Note: This does not give confidence intervals. I will have to modify the code-base later for this to work.

# define kernel function
kernel = ConstantKernel() * RBF() + WhiteKernel()

# define GP model
gp_model = GaussianProcessRegressor(
    kernel=kernel,            # kernel function (very important)
    normalize_y=True,         # good standard practice
    random_state=123,         # reproducibility
    n_restarts_optimizer=10,  # good practice (avoids local minima)
)

# Define target transformer
pca_model = PCA(n_components=3)


# Define Wrapper for target transformation
full_regressor = TransformedTargetRegressor(
    regressor=gp_model,
    transformer=pca_model,   # same number of components as informative
    check_inverse=False                 # PCA is not a direct inverse transformation

)

# train GP Model
t0 = time.time()
full_regressor.fit(xtrain, ytrain)
t1 = time.time() - t0

# Predictions
ypred = full_regressor.predict(xtest)

# Get Stats
mae = mean_absolute_error(ypred, ytest)
mse = mean_squared_error(ypred, ytest)
rmse = np.sqrt(mse)
r2 = r2_score(ypred, ytest)

print(
    f"MAE: {mae:.3f}\nMSE: {mse:.3f}\nRMSE: {rmse:.3f}\nR2: {r2:.3f}" 
    f" \nTime: {t1:.3} seconds"
)
MAE: 0.690
MSE: 0.748
RMSE: 0.865
R2: 1.000 
Time: 6.01 seconds

GP - Multitask w.
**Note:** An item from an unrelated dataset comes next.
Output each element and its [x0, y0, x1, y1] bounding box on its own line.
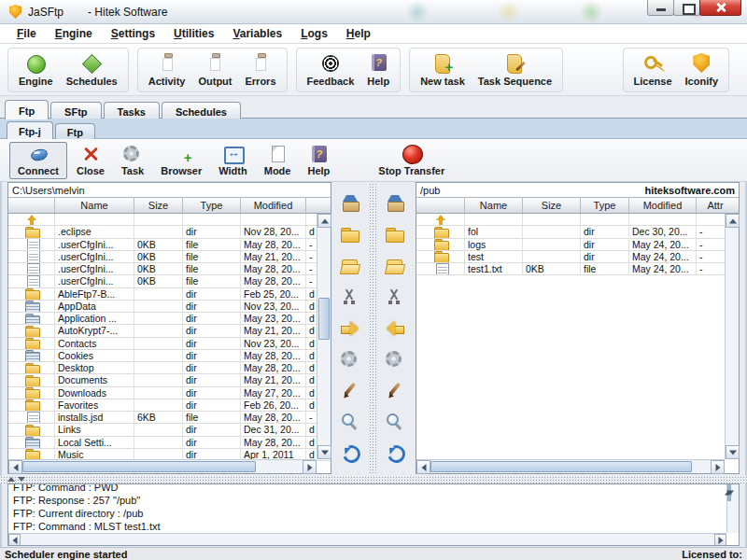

PCA Transformer

Note: still a working progress...

# define kernel function
kernel = ConstantKernel() * RBF() + WhiteKernel()

# define GP model
gp_model = GaussianProcessRegressor(
    kernel=kernel,            # kernel function (very important)
    normalize_y=True,         # good standard practice
    random_state=123,         # reproducibility
    n_restarts_optimizer=10,  # good practice (avoids local minima)
)

# Define Multioutput function
gp_model_multi = MultiOutputRegressor(
    gp_model, 
    n_jobs=1,              # Number of cores to use to parallelize the training
)

# Define target transformer
pca_model = PCA(n_components=3)

# Define Wrapper for target transformation
full_regressor = TransformedTargetRegressor(
    regressor=gp_model_multi,
    transformer=pca_model,   # same number of components as informative
    check_inverse=False                 # PCA is not a direct inverse transformation

)


# Fit Model
t0 = time.time()
full_regressor.fit(xtrain, ytrain)
t1 = time.time() - t0

# Predict with test set
ypred = full_regressor.predict(xtest)

# Get Stats
mae = mean_absolute_error(ypred, ytest)
mse = mean_squared_error(ypred, ytest)
rmse = np.sqrt(mse)
r2 = r2_score(ypred, ytest)

print(
    f"GP Model:\n"
    f"MAE: {mae:.3f}\nMSE: {mse:.3f}\nRMSE: {rmse:.3f}\nR2: {r2:.3f}" 
    f" \nTime: {t1:.3} seconds"
)
GP Model:
MAE: 67.818
MSE: 7901.428
RMSE: 88.890
R2: -10.353 
Time: 12.9 seconds

Interestingly enough, we got worse results for this model than the previous. Probably because of the uninformative features for each layer. It makes me skeptical to use the multi-task GP.